Exercise directions:
Output a verbatim copy of the data, cut off after the line that contains "La Costa Brava ?".
START Data for analysis
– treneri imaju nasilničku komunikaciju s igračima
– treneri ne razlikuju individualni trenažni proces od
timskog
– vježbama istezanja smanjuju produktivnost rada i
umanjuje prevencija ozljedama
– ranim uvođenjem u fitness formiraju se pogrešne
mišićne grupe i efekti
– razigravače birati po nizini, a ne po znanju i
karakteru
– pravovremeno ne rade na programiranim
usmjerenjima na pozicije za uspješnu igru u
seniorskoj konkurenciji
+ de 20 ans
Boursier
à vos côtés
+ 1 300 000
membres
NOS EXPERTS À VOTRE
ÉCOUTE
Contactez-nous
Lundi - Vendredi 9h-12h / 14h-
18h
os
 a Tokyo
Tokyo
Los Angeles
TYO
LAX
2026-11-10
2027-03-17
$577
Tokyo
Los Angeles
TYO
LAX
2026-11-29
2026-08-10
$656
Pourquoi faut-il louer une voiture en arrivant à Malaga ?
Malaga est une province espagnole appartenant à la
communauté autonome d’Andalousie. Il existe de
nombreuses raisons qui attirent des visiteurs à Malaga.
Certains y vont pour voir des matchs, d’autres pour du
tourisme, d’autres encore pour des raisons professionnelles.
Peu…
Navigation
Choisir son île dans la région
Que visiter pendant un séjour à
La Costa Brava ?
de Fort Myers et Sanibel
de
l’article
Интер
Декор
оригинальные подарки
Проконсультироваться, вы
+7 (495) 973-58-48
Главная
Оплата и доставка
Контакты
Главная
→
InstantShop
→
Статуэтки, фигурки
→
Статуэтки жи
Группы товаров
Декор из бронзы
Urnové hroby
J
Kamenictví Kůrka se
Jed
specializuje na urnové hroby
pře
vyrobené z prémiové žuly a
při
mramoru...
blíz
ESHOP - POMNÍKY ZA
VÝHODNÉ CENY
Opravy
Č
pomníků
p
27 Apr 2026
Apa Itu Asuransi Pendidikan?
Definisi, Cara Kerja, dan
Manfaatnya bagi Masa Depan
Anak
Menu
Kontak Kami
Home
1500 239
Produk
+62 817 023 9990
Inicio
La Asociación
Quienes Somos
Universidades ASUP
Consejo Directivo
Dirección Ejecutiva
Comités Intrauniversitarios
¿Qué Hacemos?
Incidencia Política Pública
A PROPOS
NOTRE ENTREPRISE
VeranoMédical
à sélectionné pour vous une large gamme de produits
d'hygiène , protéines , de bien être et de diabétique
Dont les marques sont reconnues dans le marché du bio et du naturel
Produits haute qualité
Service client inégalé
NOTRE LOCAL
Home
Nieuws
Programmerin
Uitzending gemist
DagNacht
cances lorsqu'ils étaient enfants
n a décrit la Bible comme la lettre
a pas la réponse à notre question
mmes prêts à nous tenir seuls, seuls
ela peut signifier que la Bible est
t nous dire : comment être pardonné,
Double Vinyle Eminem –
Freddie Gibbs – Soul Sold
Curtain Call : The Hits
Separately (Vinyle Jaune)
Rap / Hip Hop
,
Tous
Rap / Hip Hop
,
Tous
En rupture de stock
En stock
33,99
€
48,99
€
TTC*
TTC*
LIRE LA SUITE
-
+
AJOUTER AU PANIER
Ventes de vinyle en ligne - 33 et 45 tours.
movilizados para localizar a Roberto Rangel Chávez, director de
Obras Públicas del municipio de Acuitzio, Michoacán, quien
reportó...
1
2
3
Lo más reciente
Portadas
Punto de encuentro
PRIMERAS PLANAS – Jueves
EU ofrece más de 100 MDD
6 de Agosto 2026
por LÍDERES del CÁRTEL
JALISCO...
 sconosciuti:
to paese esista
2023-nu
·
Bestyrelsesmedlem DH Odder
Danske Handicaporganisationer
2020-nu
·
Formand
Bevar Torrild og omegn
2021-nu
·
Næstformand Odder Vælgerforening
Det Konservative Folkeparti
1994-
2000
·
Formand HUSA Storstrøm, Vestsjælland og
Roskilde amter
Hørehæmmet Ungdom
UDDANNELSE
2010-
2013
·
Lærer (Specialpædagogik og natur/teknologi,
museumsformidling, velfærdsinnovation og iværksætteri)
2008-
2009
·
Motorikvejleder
END Data for analysis
Reply:
– treneri imaju nasilničku komunikaciju s igračima
– treneri ne razlikuju individualni trenažni proces od
timskog
– vježbama istezanja smanjuju produktivnost rada i
umanjuje prevencija ozljedama
– ranim uvođenjem u fitness formiraju se pogrešne
mišićne grupe i efekti
– razigravače birati po nizini, a ne po znanju i
karakteru
– pravovremeno ne rade na programiranim
usmjerenjima na pozicije za uspješnu igru u
seniorskoj konkurenciji
+ de 20 ans
Boursier
à vos côtés
+ 1 300 000
membres
NOS EXPERTS À VOTRE
ÉCOUTE
Contactez-nous
Lundi - Vendredi 9h-12h / 14h-
18h
os
 a Tokyo
Tokyo
Los Angeles
TYO
LAX
2026-11-10
2027-03-17
$577
Tokyo
Los Angeles
TYO
LAX
2026-11-29
2026-08-10
$656
Pourquoi faut-il louer une voiture en arrivant à Malaga ?
Malaga est une province espagnole appartenant à la
communauté autonome d’Andalousie. Il existe de
nombreuses raisons qui attirent des visiteurs à Malaga.
Certains y vont pour voir des matchs, d’autres pour du
tourisme, d’autres encore pour des raisons professionnelles.
Peu…
Navigation
Choisir son île dans la région
Que visiter pendant un séjour à
La Costa Brava ?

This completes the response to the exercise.